(Transcribed page contents)
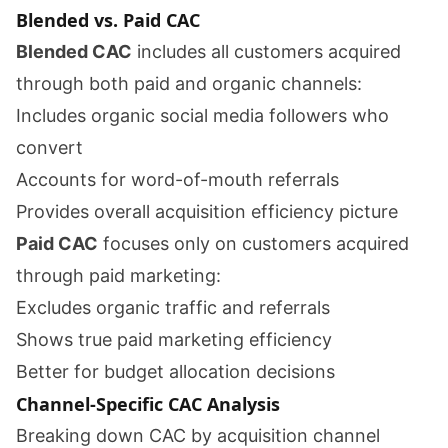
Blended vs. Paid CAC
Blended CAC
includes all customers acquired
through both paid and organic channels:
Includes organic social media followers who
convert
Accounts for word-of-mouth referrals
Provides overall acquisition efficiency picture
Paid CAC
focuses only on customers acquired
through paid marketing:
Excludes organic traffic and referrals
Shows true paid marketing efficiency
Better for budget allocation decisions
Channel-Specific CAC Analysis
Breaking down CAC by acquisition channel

---

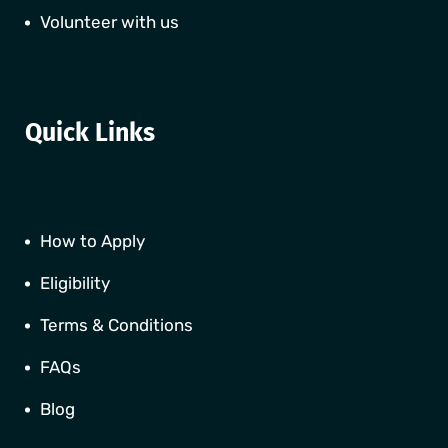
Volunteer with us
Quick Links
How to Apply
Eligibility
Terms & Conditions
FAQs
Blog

---

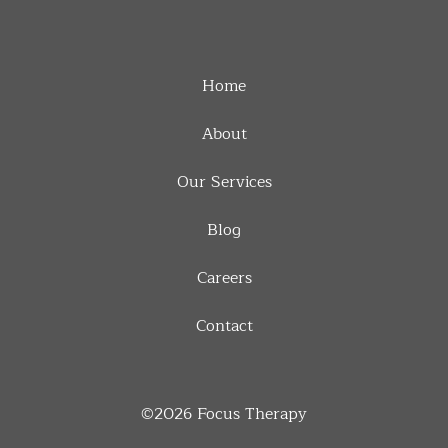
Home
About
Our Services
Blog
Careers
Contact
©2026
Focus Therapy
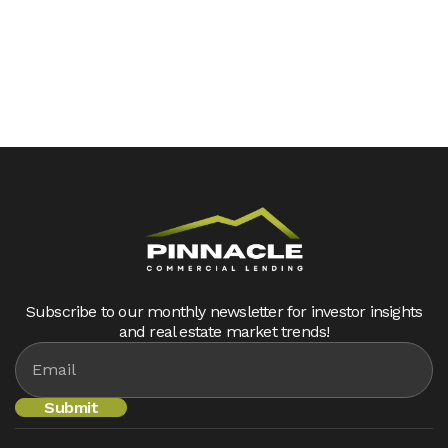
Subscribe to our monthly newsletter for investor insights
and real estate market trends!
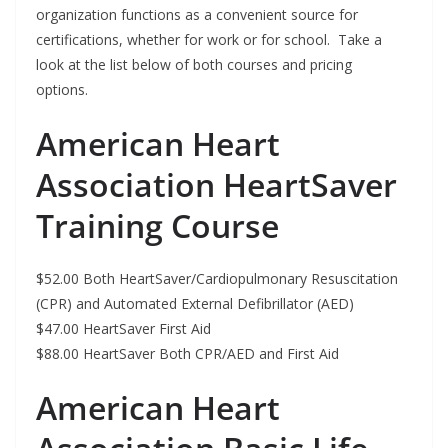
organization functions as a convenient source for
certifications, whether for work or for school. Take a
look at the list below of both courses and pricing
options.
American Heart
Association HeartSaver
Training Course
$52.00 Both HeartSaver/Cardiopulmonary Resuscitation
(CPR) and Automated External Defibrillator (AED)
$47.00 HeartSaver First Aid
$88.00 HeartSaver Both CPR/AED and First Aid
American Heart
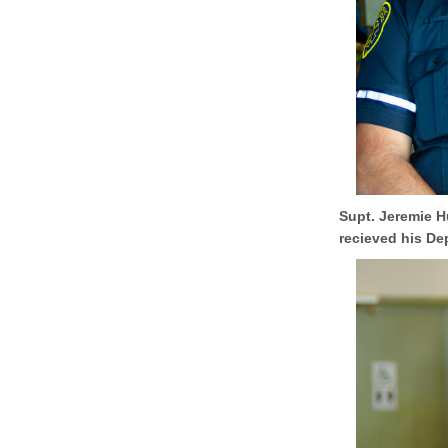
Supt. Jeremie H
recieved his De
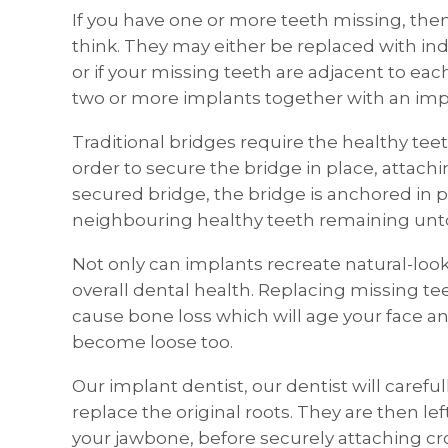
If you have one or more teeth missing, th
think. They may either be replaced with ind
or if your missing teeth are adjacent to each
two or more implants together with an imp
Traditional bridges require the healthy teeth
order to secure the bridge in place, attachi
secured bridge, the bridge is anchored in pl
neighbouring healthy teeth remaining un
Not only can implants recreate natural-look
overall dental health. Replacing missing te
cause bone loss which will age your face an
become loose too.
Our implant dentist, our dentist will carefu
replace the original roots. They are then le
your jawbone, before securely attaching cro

• [Activity]: In the entries above, which lines hold the word "will"? Copy them out.

• [Solved exercise]:
cause bone loss which will age your face an
Our implant dentist, our dentist will carefu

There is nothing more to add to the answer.